Il membro del Consiglio nazionale Fabio Regazzi (Alleanza del Centro, TI) ha presentato il postulato 20.4660, chiedendo se la pianificazione della Confederazione, in particolare la parte programmatica del Piano settoriale dei trasporti, tiene sufficientemente conto degli sviluppi tecnologici nel settore della mobilità, come l’elettrificazione dei veicoli individuali, la digitalizzazione, i veicoli a guida autonoma, la condivisione dei veicoli e l’aumento del traffico dovuto all’attività economica.
Il Consiglio federale ritiene di avere gli strumenti necessari per affrontare le sfide tecnologiche nel campo della mobilità. Circa due anni fa, è stato adottato il Piano settoriale dei trasporti “Mobilità e territorio 2050”, che consente di tenere conto sia degli sviluppi futuri della mobilità che delle loro implicazioni a livello territoriale durante la pianificazione.
Un altro strumento è rappresentato dalle Prospettive di traffico 2050, che descrivono gli scenari futuri dello sviluppo del trasporto di persone e merci.

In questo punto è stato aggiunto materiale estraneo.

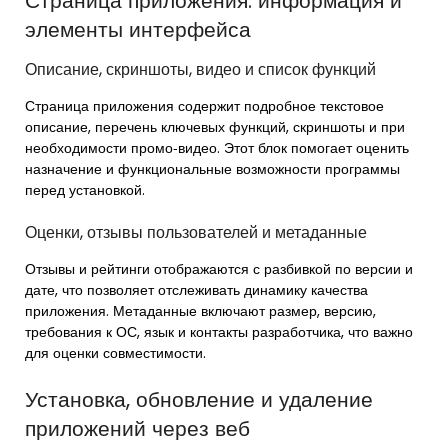
Страница приложения: информация и
элементы интерфейса
Описание, скриншоты, видео и список функций
Страница приложения содержит подробное текстовое
описание, перечень ключевых функций, скриншоты и при
необходимости промо‑видео. Этот блок помогает оценить
назначение и функциональные возможности программы
перед установкой.
Оценки, отзывы пользователей и метаданные
Отзывы и рейтинги отображаются с разбивкой по версии и
дате, что позволяет отслеживать динамику качества
приложения. Метаданные включают размер, версию,
требования к ОС, язык и контакты разработчика, что важно
для оценки совместимости.
Установка, обновление и удаление
приложений через веб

Insieme alla Prospettiva FERROVIA 2050, ai programmi di sviluppo strategico delle strade nazionali (PROSTRA) e dell’infrastruttura ferroviaria (PROSSIF) e ai programmi d’agglomerato, le Prospettive di traffico 2050 forniscono una solida base per una pianificazione lungimirante e dinamica delle infrastrutture stradali e ferroviarie.